Le peuple, les mandarins, les lettrés, embrassaient en foule la nouvelle doctrine : les cérémonies du culte avaient surtout un succès prodigieux. " Avant la communion, dit le père Prémare, cité par le père Fouquet, je prononçai tout haut les actes qu’on fait faire en approchant de ce divin sacrement. Quoique la langue chinoise ne soit pas féconde en affections du cœur, cela eut beaucoup de succès… Je remarquai sur les visages de ces bons chrétiens une dévotion que je n’avais pas encore vue[1]. "

" Loukang, ajoute le même missionnaire, m’avait donné du goût pour les missions de la campagne. Je sortis de la bourgade, et je trouvai tous ces pauvres gens qui travaillaient de côté et d’autre ; j’en abordai un d’entre eux, qui me parut avoir la physionomie heureuse, et je lui parlai de Dieu. Il me parut content de ce que je disais, et m’invita par honneur à aller dans la salle des ancêtres. C’est la plus belle maison de la bourgade ; elle est commune à tous les habitants, parce que, s’étant fait depuis longtemps une coutume de ne point s’allier hors de leur pays, ils sont tous parents aujourd’hui et ont les mêmes aïeux. Ce fut donc là que plusieurs, quittant leur travail, accoururent pour entendre la sainte doctrine[2]. "
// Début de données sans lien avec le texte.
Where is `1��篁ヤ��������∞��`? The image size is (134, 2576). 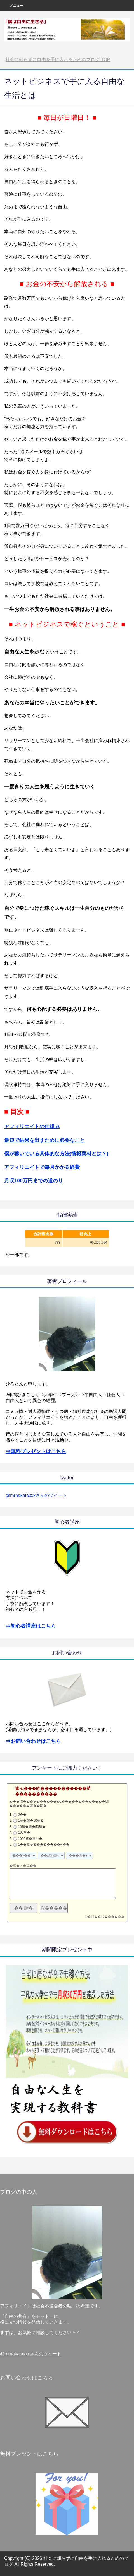
1��篁ヤ��������∞�� is located at coordinates (43, 1845).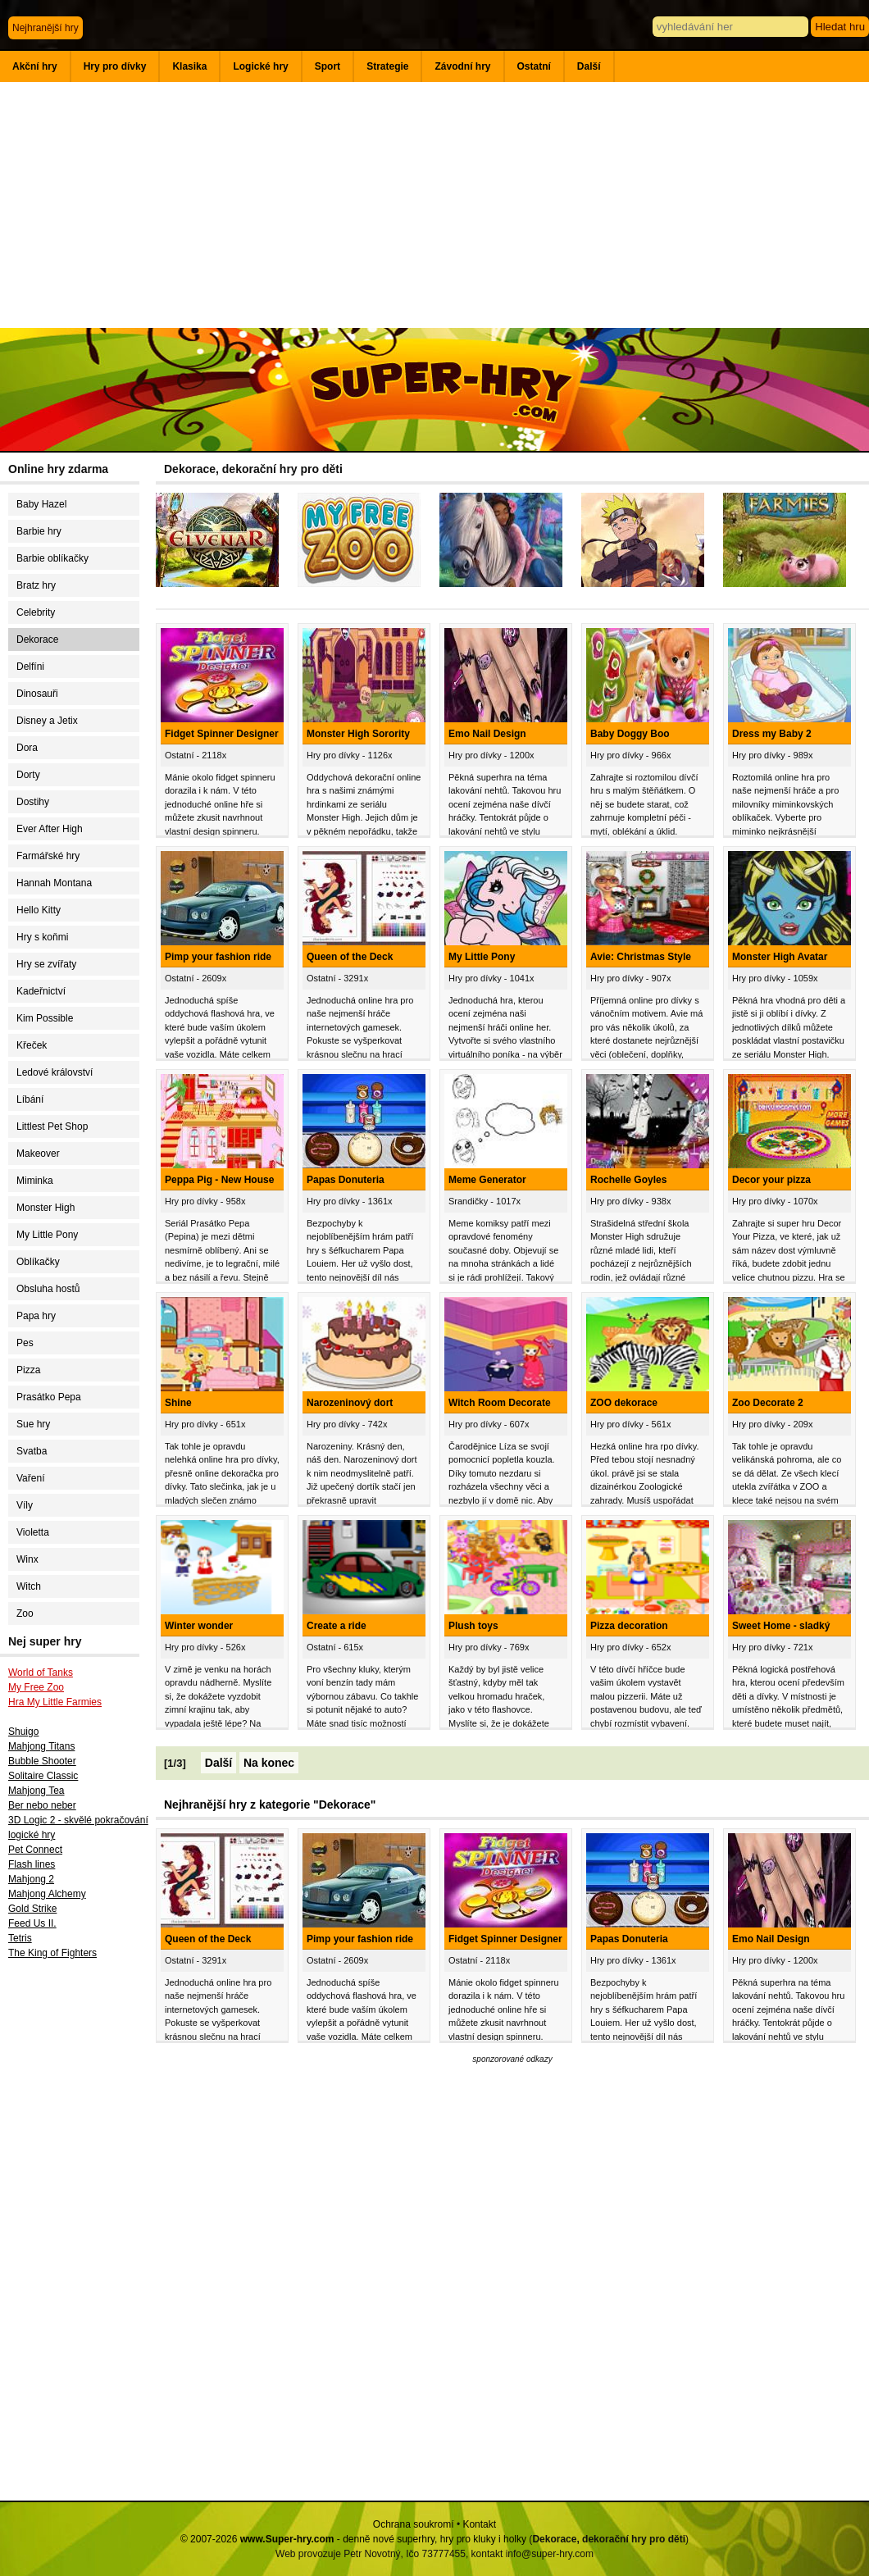  What do you see at coordinates (54, 883) in the screenshot?
I see `Hannah Montana` at bounding box center [54, 883].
N’est-ce pas là une scène de l’Odyssée ou plutôt de la Bible ?

Un empire dont les mœurs inaltérables usaient depuis deux mille ans le temps, les révolutions et les conquêtes, cet empire change à la voix d’un moine chrétien parti seul du fond de l’Europe. Les préjugés les plus enracinés, les usages les plus antiques, une croyance religieuse consacrée par les siècles, tout cela tombe et s’évanouit au seul nom du Dieu de l’Evangile. Au moment même où nous écrivons, au moment où le christianisme est persécuté en Europe, il se propage à la Chine. Ce feu qu’on avait cru éteint s’est ranimé, comme il arrive toujours après les persécutions. Lorsqu’on massacrait le clergé en France et qu’on le dépouillait de ses biens et de ses honneurs, les ordinations secrètes étaient sans nombre ; les évêques proscrits furent souvent obligés de refuser la prêtrise à des jeunes gens qui voulaient voler au martyre. Cela prouve, pour la millième fois, combien ceux qui ont cru anéantir le christianisme en allumant les bûchers ont méconnu son esprit. Au contraire des choses humaines, dont la nature est de périr dans les tourments, la véritable religion s’accroît dans l’adversité : Dieu l’a marquée du même sceau que la vertu.